-- Data for the task follows --
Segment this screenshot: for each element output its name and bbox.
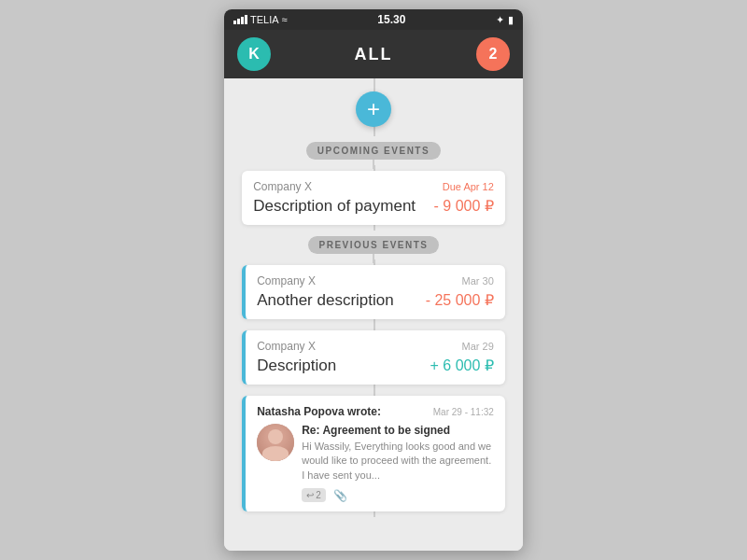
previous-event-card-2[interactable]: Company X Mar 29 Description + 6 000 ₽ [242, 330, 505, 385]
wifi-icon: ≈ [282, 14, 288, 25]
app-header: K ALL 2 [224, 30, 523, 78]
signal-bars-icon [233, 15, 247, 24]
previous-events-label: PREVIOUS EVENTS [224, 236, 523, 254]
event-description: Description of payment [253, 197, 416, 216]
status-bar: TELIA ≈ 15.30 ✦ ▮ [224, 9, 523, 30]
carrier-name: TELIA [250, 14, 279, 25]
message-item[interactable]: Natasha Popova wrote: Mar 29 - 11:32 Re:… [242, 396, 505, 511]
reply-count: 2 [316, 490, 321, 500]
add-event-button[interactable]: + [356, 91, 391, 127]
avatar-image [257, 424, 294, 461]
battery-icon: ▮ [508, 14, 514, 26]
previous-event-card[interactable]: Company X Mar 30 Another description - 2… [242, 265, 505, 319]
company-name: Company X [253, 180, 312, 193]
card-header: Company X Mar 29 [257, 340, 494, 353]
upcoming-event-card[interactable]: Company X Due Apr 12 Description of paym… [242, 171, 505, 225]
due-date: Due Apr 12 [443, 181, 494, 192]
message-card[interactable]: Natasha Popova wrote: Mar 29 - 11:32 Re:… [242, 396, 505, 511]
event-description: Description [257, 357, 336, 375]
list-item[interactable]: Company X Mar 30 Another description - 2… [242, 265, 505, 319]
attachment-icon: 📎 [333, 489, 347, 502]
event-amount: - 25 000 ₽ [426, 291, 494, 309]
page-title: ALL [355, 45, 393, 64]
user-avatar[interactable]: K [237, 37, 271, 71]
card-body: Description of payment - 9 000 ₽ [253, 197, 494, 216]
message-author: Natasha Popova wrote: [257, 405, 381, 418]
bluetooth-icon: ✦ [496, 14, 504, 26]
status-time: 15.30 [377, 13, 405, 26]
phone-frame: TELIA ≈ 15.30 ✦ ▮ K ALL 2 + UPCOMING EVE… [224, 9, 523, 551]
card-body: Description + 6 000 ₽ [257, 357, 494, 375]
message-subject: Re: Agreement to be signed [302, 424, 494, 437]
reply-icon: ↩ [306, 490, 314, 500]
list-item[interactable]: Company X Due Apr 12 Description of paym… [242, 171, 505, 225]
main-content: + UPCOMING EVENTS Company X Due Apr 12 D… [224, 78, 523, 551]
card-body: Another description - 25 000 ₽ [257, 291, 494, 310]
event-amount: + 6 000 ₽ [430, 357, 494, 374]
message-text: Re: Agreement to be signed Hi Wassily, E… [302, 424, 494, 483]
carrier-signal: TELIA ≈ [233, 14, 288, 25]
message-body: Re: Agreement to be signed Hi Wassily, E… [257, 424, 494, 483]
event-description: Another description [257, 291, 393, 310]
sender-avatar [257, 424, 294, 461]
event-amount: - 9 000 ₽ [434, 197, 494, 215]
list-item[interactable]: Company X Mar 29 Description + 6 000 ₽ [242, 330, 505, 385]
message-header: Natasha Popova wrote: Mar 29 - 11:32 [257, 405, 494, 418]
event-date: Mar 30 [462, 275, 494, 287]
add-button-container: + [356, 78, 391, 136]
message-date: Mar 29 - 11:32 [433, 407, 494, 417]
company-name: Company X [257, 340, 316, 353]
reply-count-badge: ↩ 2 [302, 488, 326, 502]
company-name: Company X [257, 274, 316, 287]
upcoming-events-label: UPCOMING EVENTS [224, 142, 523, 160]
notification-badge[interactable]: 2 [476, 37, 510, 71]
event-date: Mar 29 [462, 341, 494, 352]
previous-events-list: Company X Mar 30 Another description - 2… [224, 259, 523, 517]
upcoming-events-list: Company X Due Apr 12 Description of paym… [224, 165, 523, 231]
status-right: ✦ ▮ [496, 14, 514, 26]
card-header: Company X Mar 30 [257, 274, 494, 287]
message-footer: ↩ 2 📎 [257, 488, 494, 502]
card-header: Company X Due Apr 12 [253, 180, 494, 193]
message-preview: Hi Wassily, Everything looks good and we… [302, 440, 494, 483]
-- Data for the task concluded --
-- Data for the task follows --
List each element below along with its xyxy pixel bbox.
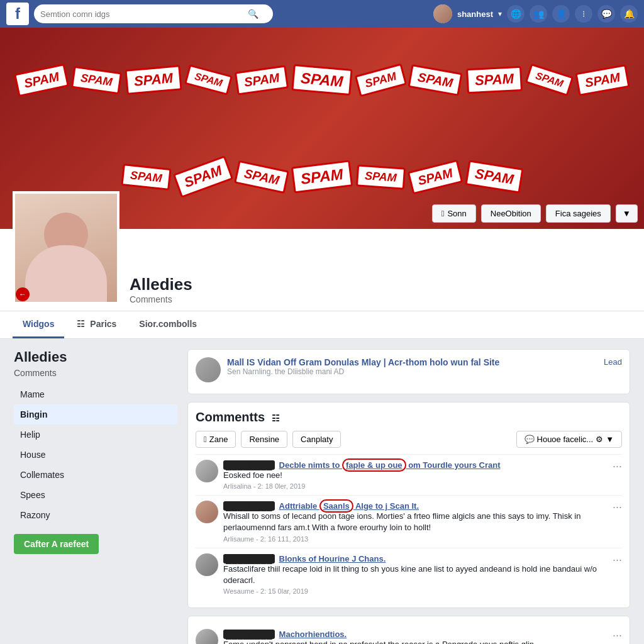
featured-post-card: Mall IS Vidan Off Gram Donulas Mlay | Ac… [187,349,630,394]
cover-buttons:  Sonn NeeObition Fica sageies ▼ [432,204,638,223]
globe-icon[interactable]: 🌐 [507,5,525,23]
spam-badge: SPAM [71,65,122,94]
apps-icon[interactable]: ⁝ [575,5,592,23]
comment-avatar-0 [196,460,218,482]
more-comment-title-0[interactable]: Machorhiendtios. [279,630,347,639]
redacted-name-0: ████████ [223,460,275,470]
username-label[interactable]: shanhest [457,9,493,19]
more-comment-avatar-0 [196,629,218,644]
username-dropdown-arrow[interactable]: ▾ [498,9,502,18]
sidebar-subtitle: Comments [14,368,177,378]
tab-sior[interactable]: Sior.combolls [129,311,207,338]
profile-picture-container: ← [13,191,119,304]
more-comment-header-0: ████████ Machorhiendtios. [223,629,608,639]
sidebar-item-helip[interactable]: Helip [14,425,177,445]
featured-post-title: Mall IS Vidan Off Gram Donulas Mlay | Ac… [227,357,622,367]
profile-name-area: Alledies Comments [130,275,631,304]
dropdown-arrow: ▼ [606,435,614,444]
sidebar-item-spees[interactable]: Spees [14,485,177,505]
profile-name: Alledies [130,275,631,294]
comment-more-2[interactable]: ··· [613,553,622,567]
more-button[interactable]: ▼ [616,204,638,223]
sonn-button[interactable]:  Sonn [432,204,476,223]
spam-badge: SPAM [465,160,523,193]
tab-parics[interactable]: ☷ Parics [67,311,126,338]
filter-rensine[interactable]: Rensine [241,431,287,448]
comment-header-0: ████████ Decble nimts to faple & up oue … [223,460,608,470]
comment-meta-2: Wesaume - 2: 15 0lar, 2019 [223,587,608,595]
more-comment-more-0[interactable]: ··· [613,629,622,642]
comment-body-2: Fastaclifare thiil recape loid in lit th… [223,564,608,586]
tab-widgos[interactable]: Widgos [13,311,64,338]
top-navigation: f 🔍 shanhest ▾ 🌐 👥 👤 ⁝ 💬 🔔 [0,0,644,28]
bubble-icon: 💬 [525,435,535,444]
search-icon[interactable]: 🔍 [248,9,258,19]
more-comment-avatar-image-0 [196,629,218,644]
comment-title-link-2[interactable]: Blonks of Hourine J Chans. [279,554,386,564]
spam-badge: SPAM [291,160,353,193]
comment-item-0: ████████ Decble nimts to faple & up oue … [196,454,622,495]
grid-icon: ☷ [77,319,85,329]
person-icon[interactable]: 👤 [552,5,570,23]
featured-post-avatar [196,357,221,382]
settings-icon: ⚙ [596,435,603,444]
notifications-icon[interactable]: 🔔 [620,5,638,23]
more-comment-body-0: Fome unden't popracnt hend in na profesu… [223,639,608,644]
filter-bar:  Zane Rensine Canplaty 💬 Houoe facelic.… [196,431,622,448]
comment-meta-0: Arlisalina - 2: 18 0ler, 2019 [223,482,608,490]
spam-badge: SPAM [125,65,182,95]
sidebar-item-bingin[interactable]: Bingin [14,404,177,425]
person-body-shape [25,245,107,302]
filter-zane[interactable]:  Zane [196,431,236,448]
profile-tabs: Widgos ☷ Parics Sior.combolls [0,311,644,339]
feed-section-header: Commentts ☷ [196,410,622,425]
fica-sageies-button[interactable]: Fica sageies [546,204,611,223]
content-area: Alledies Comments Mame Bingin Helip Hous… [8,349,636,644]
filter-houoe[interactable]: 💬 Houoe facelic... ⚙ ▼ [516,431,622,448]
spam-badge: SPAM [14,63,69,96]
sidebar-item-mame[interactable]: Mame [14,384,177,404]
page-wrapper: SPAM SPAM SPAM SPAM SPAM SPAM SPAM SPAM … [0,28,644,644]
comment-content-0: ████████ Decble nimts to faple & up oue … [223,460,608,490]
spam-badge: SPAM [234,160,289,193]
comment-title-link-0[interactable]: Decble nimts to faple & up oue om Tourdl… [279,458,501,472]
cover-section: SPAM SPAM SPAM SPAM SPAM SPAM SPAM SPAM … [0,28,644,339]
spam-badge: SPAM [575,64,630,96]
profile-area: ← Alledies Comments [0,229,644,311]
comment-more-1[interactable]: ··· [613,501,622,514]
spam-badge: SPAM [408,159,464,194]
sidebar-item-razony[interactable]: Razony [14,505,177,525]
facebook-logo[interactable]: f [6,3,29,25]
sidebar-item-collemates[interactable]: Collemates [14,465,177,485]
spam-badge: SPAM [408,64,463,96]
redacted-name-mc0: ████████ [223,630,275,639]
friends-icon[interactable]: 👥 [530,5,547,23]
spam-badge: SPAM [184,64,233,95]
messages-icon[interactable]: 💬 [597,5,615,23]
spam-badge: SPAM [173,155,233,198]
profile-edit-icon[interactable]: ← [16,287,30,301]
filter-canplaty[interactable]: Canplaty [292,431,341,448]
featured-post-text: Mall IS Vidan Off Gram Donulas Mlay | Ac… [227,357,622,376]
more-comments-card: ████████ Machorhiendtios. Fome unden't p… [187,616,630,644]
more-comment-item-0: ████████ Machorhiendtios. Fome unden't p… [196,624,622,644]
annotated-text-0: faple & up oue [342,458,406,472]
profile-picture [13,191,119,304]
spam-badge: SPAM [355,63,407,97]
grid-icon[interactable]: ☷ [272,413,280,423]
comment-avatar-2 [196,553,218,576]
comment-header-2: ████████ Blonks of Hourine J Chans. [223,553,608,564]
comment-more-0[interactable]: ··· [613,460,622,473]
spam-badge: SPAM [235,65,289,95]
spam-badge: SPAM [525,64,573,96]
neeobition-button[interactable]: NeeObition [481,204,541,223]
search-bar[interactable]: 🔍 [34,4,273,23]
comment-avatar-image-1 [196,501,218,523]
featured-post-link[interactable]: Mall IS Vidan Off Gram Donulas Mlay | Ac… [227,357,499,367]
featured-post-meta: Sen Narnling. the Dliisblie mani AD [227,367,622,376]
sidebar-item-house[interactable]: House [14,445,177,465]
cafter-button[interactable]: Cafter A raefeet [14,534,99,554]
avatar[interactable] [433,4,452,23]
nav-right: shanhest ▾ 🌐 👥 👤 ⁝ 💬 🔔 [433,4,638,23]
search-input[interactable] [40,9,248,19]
-- Data for the task concluded --
> **What you should do**
Check every line of the records above for the string "TELIA". Copy those that hold it.

> **Result for this exercise**
status-bar: TELIA ≈ 15.30 ✦ ▮ [224, 9, 523, 30]
carrier-name: TELIA [250, 14, 279, 25]
phone-frame: TELIA ≈ 15.30 ✦ ▮ K ALL 2 + UPCOMING EVE… [224, 9, 523, 551]
carrier-signal: TELIA ≈ [233, 14, 288, 25]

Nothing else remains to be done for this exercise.